Le protagoniste vient juste d’accepter un mariage arrangé. Sa belle-famille possède une vieille demeure dans l’ancien Pékin. Elle vaut une petite fortune. En Chine, l’enrichissement quel qu’il soit reste le maître mot selon Deng Xiaoping.
Toutefois, ce n’est pas l’argent qui intéresse le narrateur. Il mène une vie simple au sein de sa famille qu’il protège de son mieux ainsi que celle de son épouse. En effet, il est chargé par le gouvernement chinois de surveiller le cyberespace.

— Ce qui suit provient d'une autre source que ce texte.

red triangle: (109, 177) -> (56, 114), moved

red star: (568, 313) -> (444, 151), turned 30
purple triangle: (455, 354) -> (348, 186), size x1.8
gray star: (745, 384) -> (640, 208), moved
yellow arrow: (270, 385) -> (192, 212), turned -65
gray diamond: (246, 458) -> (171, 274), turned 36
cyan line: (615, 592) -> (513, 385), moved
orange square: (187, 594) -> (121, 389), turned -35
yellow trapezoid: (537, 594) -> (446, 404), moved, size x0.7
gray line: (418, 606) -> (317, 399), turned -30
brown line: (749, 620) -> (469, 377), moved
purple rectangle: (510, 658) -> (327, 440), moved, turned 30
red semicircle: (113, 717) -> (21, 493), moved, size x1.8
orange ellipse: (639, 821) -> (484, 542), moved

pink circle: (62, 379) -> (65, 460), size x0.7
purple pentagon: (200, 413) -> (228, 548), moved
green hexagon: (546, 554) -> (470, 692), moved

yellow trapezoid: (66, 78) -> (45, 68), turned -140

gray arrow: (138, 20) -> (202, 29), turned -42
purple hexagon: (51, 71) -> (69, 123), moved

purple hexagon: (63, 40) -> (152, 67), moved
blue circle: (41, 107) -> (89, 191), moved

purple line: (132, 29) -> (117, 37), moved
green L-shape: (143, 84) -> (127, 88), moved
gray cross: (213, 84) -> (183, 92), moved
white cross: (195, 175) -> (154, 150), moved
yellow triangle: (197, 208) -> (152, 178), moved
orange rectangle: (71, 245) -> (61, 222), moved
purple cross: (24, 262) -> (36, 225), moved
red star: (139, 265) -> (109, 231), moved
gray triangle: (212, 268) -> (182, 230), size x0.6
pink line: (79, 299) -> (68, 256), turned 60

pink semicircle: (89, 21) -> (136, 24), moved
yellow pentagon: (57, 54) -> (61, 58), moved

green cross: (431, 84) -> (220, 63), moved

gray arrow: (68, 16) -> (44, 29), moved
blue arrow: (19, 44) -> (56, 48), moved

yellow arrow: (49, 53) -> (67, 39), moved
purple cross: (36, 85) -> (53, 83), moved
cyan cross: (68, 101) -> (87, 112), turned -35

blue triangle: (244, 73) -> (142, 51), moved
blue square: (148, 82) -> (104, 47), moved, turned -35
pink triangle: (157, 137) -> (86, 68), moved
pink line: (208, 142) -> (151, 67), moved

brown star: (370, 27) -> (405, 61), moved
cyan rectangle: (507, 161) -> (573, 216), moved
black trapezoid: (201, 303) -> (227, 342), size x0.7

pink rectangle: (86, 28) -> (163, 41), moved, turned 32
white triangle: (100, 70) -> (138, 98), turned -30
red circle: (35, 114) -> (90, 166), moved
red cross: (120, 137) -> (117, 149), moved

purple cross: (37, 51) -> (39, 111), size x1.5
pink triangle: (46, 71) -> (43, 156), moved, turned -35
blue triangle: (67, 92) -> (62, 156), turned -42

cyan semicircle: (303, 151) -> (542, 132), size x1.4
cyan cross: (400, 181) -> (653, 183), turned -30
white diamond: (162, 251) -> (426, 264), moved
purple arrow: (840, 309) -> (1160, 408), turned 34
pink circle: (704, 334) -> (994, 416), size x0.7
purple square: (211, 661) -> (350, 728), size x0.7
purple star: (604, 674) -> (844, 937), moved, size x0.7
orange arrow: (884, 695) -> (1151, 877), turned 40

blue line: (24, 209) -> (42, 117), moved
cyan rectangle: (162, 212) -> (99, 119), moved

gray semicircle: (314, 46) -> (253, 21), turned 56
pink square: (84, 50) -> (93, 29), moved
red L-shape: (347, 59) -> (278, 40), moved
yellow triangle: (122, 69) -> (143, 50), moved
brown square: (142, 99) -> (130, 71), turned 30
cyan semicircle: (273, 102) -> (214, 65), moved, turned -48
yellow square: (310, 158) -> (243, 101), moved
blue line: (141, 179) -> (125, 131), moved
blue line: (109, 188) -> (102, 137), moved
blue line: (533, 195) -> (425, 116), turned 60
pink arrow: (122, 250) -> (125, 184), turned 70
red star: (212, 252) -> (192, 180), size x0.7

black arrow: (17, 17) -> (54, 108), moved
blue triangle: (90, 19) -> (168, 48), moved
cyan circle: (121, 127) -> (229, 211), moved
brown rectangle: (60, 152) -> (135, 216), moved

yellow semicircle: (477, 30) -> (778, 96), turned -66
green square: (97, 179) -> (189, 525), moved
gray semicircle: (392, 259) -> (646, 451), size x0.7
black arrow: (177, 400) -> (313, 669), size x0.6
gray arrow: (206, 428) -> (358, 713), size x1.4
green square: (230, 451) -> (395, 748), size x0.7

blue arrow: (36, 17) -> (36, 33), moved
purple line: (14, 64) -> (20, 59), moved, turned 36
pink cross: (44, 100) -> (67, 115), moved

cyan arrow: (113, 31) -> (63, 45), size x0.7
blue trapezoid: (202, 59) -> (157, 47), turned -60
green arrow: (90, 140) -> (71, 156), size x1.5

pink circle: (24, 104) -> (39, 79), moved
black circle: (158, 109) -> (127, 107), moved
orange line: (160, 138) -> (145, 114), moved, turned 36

Tout au long de l’ouvrage Les Portes de la Grande Muraille écrit par S. X. (un pseudonyme), il nous dévoile les agissements cachés de l’état policier en place. Pour ce faire, le narrateur a créé un programme chargé d’alimenter un anti-dictionnaire. Tous les mots prohibés sur les réseaux sociaux y sont enfermés. Non seulement, chaque individu est tracé par la reconnaissance faciale, mais aussi par sa seule démarche dans la rue. C’est le règne de la censure !
Cependant, de par sa position, le protagoniste a accès à l’autre côté du grand pare-feu numérique. Il accède ainsi aux informations interdites. L‘existence même de ce qui s’est passé à Tien An Men ou bien les explosions de Tianjin.
Voilà de quoi remettre en cause la position confortable qu’il occupe en bon petit soldat du système. D’autant que la répression touche tout le monde. À commencer par ses collègues de travail qui disparaissent progressivement. Et surtout certains membres de sa famille sont priés de « venir prendre le thé » au poste de police. Sous cette expression conviviale, les citoyens se font rappeler à l’ordre, voire incarcérer.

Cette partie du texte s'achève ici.